WHAT IS BEING ASKED :: Only the pictures should be dropped; every line of the data must come back exactly as written.
DATA FOR THIS EXERCISE START
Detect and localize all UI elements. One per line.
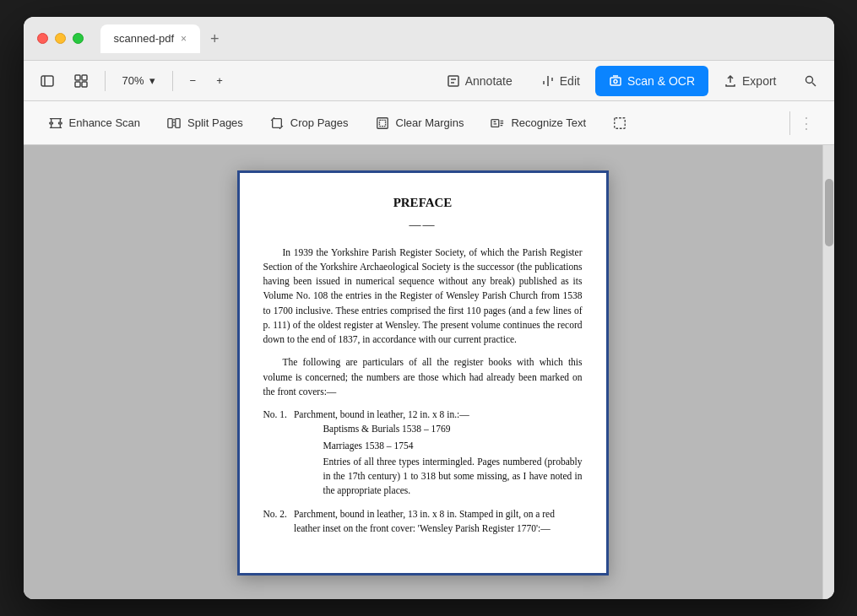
- export-icon: [724, 74, 737, 88]
- svg-rect-6: [448, 76, 458, 86]
- svg-rect-23: [273, 118, 282, 127]
- search-button[interactable]: [797, 68, 824, 94]
- zoom-level: 70%: [122, 74, 144, 87]
- pdf-list-content-2: Parchment, bound in leather, 13 in. x 8 …: [294, 507, 583, 537]
- clear-margins-icon: [376, 116, 389, 130]
- search-icon: [804, 74, 817, 88]
- svg-rect-16: [49, 122, 52, 124]
- tab-export-label: Export: [742, 74, 776, 88]
- tab-edit-label: Edit: [560, 74, 580, 88]
- svg-rect-2: [75, 75, 80, 80]
- tab-edit[interactable]: Edit: [528, 66, 594, 96]
- nav-tabs: Annotate Edit Scan & OCR: [433, 66, 790, 96]
- pdf-list-item-1: No. 1. Parchment, bound in leather, 12 i…: [263, 408, 583, 500]
- pdf-sub-item-1-2: Marriages 1538 – 1754: [323, 439, 582, 453]
- tab-annotate[interactable]: Annotate: [433, 66, 526, 96]
- svg-rect-12: [610, 78, 621, 85]
- scrollbar-thumb[interactable]: [825, 179, 833, 246]
- new-tab-button[interactable]: +: [203, 31, 226, 46]
- svg-point-14: [805, 77, 812, 84]
- crop-pages-icon: [270, 116, 284, 130]
- tab-bar: scanned-pdf × +: [100, 24, 226, 53]
- pdf-list-content-1: Parchment, bound in leather, 12 in. x 8 …: [294, 408, 583, 500]
- clear-margins-label: Clear Margins: [396, 116, 464, 129]
- more-options-button[interactable]: ⋮: [792, 114, 821, 132]
- split-pages-label: Split Pages: [187, 116, 243, 129]
- content-area: PREFACE —— In 1939 the Yorkshire Parish …: [24, 145, 834, 599]
- document-tab[interactable]: scanned-pdf ×: [100, 24, 201, 53]
- recognize-text-icon: [491, 116, 504, 130]
- tab-annotate-label: Annotate: [465, 74, 513, 88]
- recognize-text-label: Recognize Text: [511, 116, 586, 129]
- pdf-divider: ——: [263, 216, 583, 234]
- zoom-out-button[interactable]: −: [183, 69, 203, 92]
- traffic-lights: [37, 33, 84, 44]
- pdf-title: PREFACE: [263, 193, 583, 213]
- grid-icon: [74, 74, 88, 88]
- enhance-scan-label: Enhance Scan: [69, 116, 141, 129]
- edit-icon: [541, 74, 555, 88]
- zoom-control: 70% ▾: [116, 74, 162, 87]
- pdf-content: PREFACE —— In 1939 the Yorkshire Parish …: [240, 173, 606, 558]
- svg-rect-20: [168, 118, 172, 127]
- recognize-text-button[interactable]: Recognize Text: [479, 111, 598, 135]
- svg-rect-0: [41, 76, 53, 86]
- svg-point-13: [614, 79, 617, 83]
- svg-rect-25: [379, 120, 385, 126]
- tab-scan-ocr-label: Scan & OCR: [627, 74, 695, 88]
- pdf-para-1: In 1939 the Yorkshire Parish Register So…: [263, 246, 583, 348]
- svg-rect-4: [75, 82, 80, 87]
- pdf-list-item-2: No. 2. Parchment, bound in leather, 13 i…: [263, 507, 583, 537]
- crop-pages-label: Crop Pages: [290, 116, 349, 129]
- pdf-list-label-1: No. 1.: [263, 408, 287, 500]
- svg-rect-3: [82, 75, 87, 80]
- svg-rect-26: [491, 119, 499, 127]
- tab-close-button[interactable]: ×: [181, 33, 187, 45]
- svg-rect-17: [58, 122, 62, 124]
- grid-toggle-button[interactable]: [68, 69, 95, 93]
- svg-rect-5: [82, 82, 87, 87]
- pdf-page: PREFACE —— In 1939 the Yorkshire Parish …: [237, 170, 609, 575]
- zoom-in-button[interactable]: +: [209, 69, 230, 92]
- sub-separator: [789, 111, 790, 135]
- clear-margins-button[interactable]: Clear Margins: [364, 111, 476, 135]
- pdf-sub-item-1-1: Baptisms & Burials 1538 – 1769: [323, 422, 582, 436]
- minimize-button[interactable]: [55, 33, 66, 44]
- pdf-sub-item-1-3: Entries of all three types intermingled.…: [323, 455, 582, 499]
- tab-title: scanned-pdf: [114, 32, 175, 45]
- crop-pages-button[interactable]: Crop Pages: [258, 111, 361, 135]
- pdf-para-2: The following are particulars of all the…: [263, 355, 583, 399]
- maximize-button[interactable]: [73, 33, 84, 44]
- close-button[interactable]: [37, 33, 48, 44]
- enhance-scan-button[interactable]: Enhance Scan: [37, 111, 153, 135]
- titlebar: scanned-pdf × +: [24, 17, 834, 61]
- svg-rect-24: [377, 117, 387, 127]
- svg-rect-21: [176, 118, 180, 127]
- tab-export[interactable]: Export: [710, 66, 789, 96]
- pdf-list-label-2: No. 2.: [263, 507, 287, 537]
- toolbar-separator-2: [172, 71, 173, 91]
- sidebar-toggle-button[interactable]: [34, 69, 61, 93]
- scan-icon: [609, 74, 622, 88]
- main-toolbar: 70% ▾ − + Annotate E: [24, 61, 834, 101]
- split-pages-icon: [167, 116, 181, 130]
- tab-scan-ocr[interactable]: Scan & OCR: [595, 66, 708, 96]
- enhance-scan-icon: [49, 116, 62, 130]
- select-tool-button[interactable]: [601, 111, 638, 135]
- page-area[interactable]: PREFACE —— In 1939 the Yorkshire Parish …: [24, 145, 822, 599]
- select-tool-icon: [613, 116, 626, 130]
- sidebar-icon: [41, 74, 54, 88]
- sub-toolbar: Enhance Scan Split Pages Crop Pages: [24, 101, 834, 145]
- annotate-icon: [447, 74, 460, 88]
- pdf-list-item-2-text: Parchment, bound in leather, 13 in. x 8 …: [294, 509, 555, 533]
- split-pages-button[interactable]: Split Pages: [155, 111, 255, 135]
- svg-rect-27: [615, 117, 625, 127]
- sub-toolbar-right: ⋮: [788, 111, 821, 135]
- app-window: scanned-pdf × + 70% ▾ −: [24, 17, 834, 599]
- svg-line-15: [812, 83, 816, 86]
- pdf-list-item-1-text: Parchment, bound in leather, 12 in. x 8 …: [294, 409, 469, 419]
- zoom-chevron-icon: ▾: [149, 74, 155, 87]
- scrollbar[interactable]: [822, 145, 834, 599]
- toolbar-separator-1: [105, 71, 106, 91]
DATA FOR THIS EXERCISE END
ANSWER BELOW ::
Detect and localize all UI elements. One per line.
- export-icon: [724, 74, 737, 88]
- svg-rect-6: [448, 76, 458, 86]
- svg-rect-23: [273, 118, 282, 127]
- search-button[interactable]: [797, 68, 824, 94]
- zoom-level: 70%: [122, 74, 144, 87]
- pdf-list-content-2: Parchment, bound in leather, 13 in. x 8 …: [294, 507, 583, 537]
- clear-margins-icon: [376, 116, 389, 130]
- search-icon: [804, 74, 817, 88]
- svg-rect-16: [49, 122, 52, 124]
- tab-export-label: Export: [742, 74, 776, 88]
- tab-edit-label: Edit: [560, 74, 580, 88]
- svg-rect-2: [75, 75, 80, 80]
- tab-edit[interactable]: Edit: [528, 66, 594, 96]
- nav-tabs: Annotate Edit Scan & OCR: [433, 66, 790, 96]
- pdf-list-item-1: No. 1. Parchment, bound in leather, 12 i…: [263, 408, 583, 500]
- pdf-sub-item-1-2: Marriages 1538 – 1754: [323, 439, 582, 453]
- tab-annotate[interactable]: Annotate: [433, 66, 526, 96]
- svg-rect-12: [610, 78, 621, 85]
- scrollbar-thumb[interactable]: [825, 179, 833, 246]
- new-tab-button[interactable]: +: [203, 31, 226, 46]
- svg-point-14: [805, 77, 812, 84]
- crop-pages-icon: [270, 116, 284, 130]
- tab-bar: scanned-pdf × +: [100, 24, 226, 53]
- pdf-list-content-1: Parchment, bound in leather, 12 in. x 8 …: [294, 408, 583, 500]
- clear-margins-label: Clear Margins: [396, 116, 464, 129]
- more-options-button[interactable]: ⋮: [792, 114, 821, 132]
- split-pages-label: Split Pages: [187, 116, 243, 129]
- content-area: PREFACE —— In 1939 the Yorkshire Parish …: [24, 145, 834, 599]
- document-tab[interactable]: scanned-pdf ×: [100, 24, 201, 53]
- recognize-text-icon: [491, 116, 504, 130]
- tab-annotate-label: Annotate: [465, 74, 513, 88]
- recognize-text-label: Recognize Text: [511, 116, 586, 129]
- pdf-divider: ——: [263, 216, 583, 234]
- zoom-out-button[interactable]: −: [183, 69, 203, 92]
- traffic-lights: [37, 33, 84, 44]
- pdf-title: PREFACE: [263, 193, 583, 213]
- grid-icon: [74, 74, 88, 88]
- enhance-scan-label: Enhance Scan: [69, 116, 141, 129]
- edit-icon: [541, 74, 555, 88]
- zoom-control: 70% ▾: [116, 74, 162, 87]
- pdf-content: PREFACE —— In 1939 the Yorkshire Parish …: [240, 173, 606, 558]
- svg-rect-20: [168, 118, 172, 127]
- recognize-text-button[interactable]: Recognize Text: [479, 111, 598, 135]
- svg-rect-0: [41, 76, 53, 86]
- svg-point-13: [614, 79, 617, 83]
- svg-rect-25: [379, 120, 385, 126]
- tab-scan-ocr-label: Scan & OCR: [627, 74, 695, 88]
- pdf-para-1: In 1939 the Yorkshire Parish Register So…: [263, 246, 583, 348]
- svg-rect-4: [75, 82, 80, 87]
- pdf-list-item-2: No. 2. Parchment, bound in leather, 13 i…: [263, 507, 583, 537]
- crop-pages-label: Crop Pages: [290, 116, 349, 129]
- pdf-list-label-1: No. 1.: [263, 408, 287, 500]
- svg-rect-3: [82, 75, 87, 80]
- svg-rect-26: [491, 119, 499, 127]
- tab-close-button[interactable]: ×: [181, 33, 187, 45]
- svg-rect-17: [58, 122, 62, 124]
- grid-toggle-button[interactable]: [68, 69, 95, 93]
- svg-rect-5: [82, 82, 87, 87]
- pdf-page: PREFACE —— In 1939 the Yorkshire Parish …: [237, 170, 609, 575]
- zoom-in-button[interactable]: +: [209, 69, 230, 92]
- sub-separator: [789, 111, 790, 135]
- clear-margins-button[interactable]: Clear Margins: [364, 111, 476, 135]
- pdf-sub-item-1-1: Baptisms & Burials 1538 – 1769: [323, 422, 582, 436]
- minimize-button[interactable]: [55, 33, 66, 44]
- pdf-sub-item-1-3: Entries of all three types intermingled.…: [323, 455, 582, 499]
- tab-title: scanned-pdf: [114, 32, 175, 45]
- crop-pages-button[interactable]: Crop Pages: [258, 111, 361, 135]
- pdf-para-2: The following are particulars of all the…: [263, 355, 583, 399]
- maximize-button[interactable]: [73, 33, 84, 44]
- close-button[interactable]: [37, 33, 48, 44]
- enhance-scan-button[interactable]: Enhance Scan: [37, 111, 153, 135]
- titlebar: scanned-pdf × +: [24, 17, 834, 61]
- svg-rect-24: [377, 117, 387, 127]
- svg-rect-21: [176, 118, 180, 127]
- tab-export[interactable]: Export: [710, 66, 789, 96]
- pdf-list-label-2: No. 2.: [263, 507, 287, 537]
- toolbar-separator-2: [172, 71, 173, 91]
- sidebar-toggle-button[interactable]: [34, 69, 61, 93]
- scan-icon: [609, 74, 622, 88]
- main-toolbar: 70% ▾ − + Annotate E: [24, 61, 834, 101]
- split-pages-icon: [167, 116, 181, 130]
- tab-scan-ocr[interactable]: Scan & OCR: [595, 66, 708, 96]
- enhance-scan-icon: [49, 116, 62, 130]
- select-tool-button[interactable]: [601, 111, 638, 135]
- page-area[interactable]: PREFACE —— In 1939 the Yorkshire Parish …: [24, 145, 822, 599]
- select-tool-icon: [613, 116, 626, 130]
- sidebar-icon: [41, 74, 54, 88]
- sub-toolbar: Enhance Scan Split Pages Crop Pages: [24, 101, 834, 145]
- annotate-icon: [447, 74, 460, 88]
- pdf-list-item-2-text: Parchment, bound in leather, 13 in. x 8 …: [294, 509, 555, 533]
- split-pages-button[interactable]: Split Pages: [155, 111, 255, 135]
- svg-rect-27: [615, 117, 625, 127]
- sub-toolbar-right: ⋮: [788, 111, 821, 135]
- app-window: scanned-pdf × + 70% ▾ −: [24, 17, 834, 599]
- svg-line-15: [812, 83, 816, 86]
- pdf-list-item-1-text: Parchment, bound in leather, 12 in. x 8 …: [294, 409, 469, 419]
- zoom-chevron-icon: ▾: [149, 74, 155, 87]
- scrollbar[interactable]: [822, 145, 834, 599]
- toolbar-separator-1: [105, 71, 106, 91]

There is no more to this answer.